July saw the highest number of permanent placements since May 2004 together with a shortage of skilled or ‘quality’ candidates, according to the Report on Jobs survey from the Recruitment & Employment Confederation and KPMG.

The survey revealed both a growth in the number of permanent staff placed by recruitment agencies and a rise in the number of advertisements.

But skill shortages and a shortfall of quality candidates have prompted a rise in starting salaries for permanent posts plus a rise in rates for temporary posts.

Gareth Osborne, REC managing director, said: “The engineering and construction sector again heads both the permanent and temporary/contract tables. However, the significant leap in the number of permanent executive/professional placements is another very encouraging pointer that business confidence within the market is now returning.”

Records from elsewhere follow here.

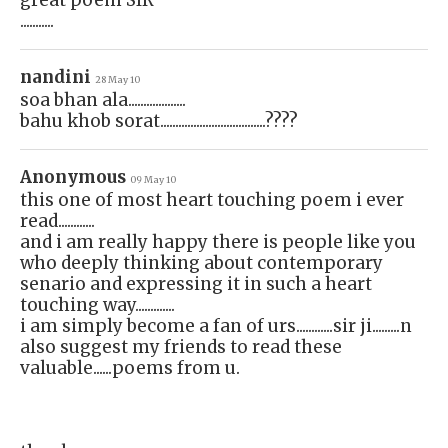
great poem SIR
...........
nandini
28 May 10
soa bhan ala...................
bahu khob sorat...................................????
Anonymous
09 May 10
this one of most heart touching poem i ever
read............
and i am really happy there is people like you
who deeply thinking about contemporary
senario and expressing it in such a heart
touching way.............
i am simply become a fan of urs............sir ji.........n
also suggest my friends to read these
valuable......poems from u.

Michael Carter, people services partner at KPMG, said: “This month’s figures show continuing significant growth in both permanent and temporary placements, but even this has not stemmed the demand for staff.

“Skills shortages continue to be seen, with the result that employers are paying more for ‘quality’ candidates, resulting in robust pay inflation. The figures are at odds with the rising official unemployment figures, which suggests that labour is available, but not with the skills required.

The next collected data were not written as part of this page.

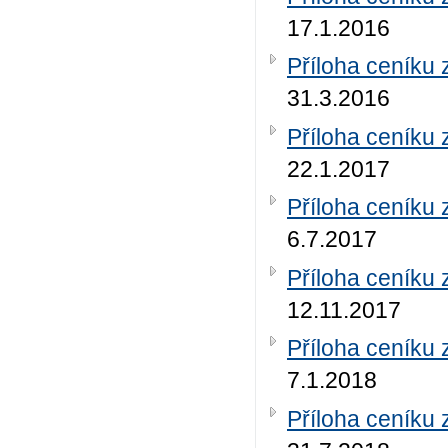
17.1.2016
Příloha ceníku 
31.3.2016
Příloha ceníku 
22.1.2017
Příloha ceníku 
6.7.2017
Příloha ceníku 
12.11.2017
Příloha ceníku 
7.1.2018
Příloha ceníku 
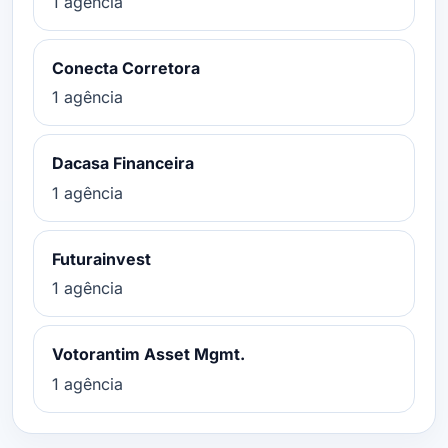
1 agência
Conecta Corretora
1 agência
Dacasa Financeira
1 agência
Futurainvest
1 agência
Votorantim Asset Mgmt.
1 agência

“The introduction of anti-age discrimination legislation in October could begin to address the lack of suitable candidates. As the figures suggest, employers are often reluctant to employ older workers as they are perceived as being more likely to take sick leave, have more accidents and lower productivity, while younger workers are perceived to lack skills and experience.

“However in discriminating against older and younger workers, employers are potentially missing out on the right candidate, and they will have to address these and other issues before the introduction of the legislation.”

The Report on Jobs, published by the Recruitment & Employment Confederation and KPMG, draws on original survey data provided by recruitment consultancies and employers, as well as data on national newspaper recruitment advertising.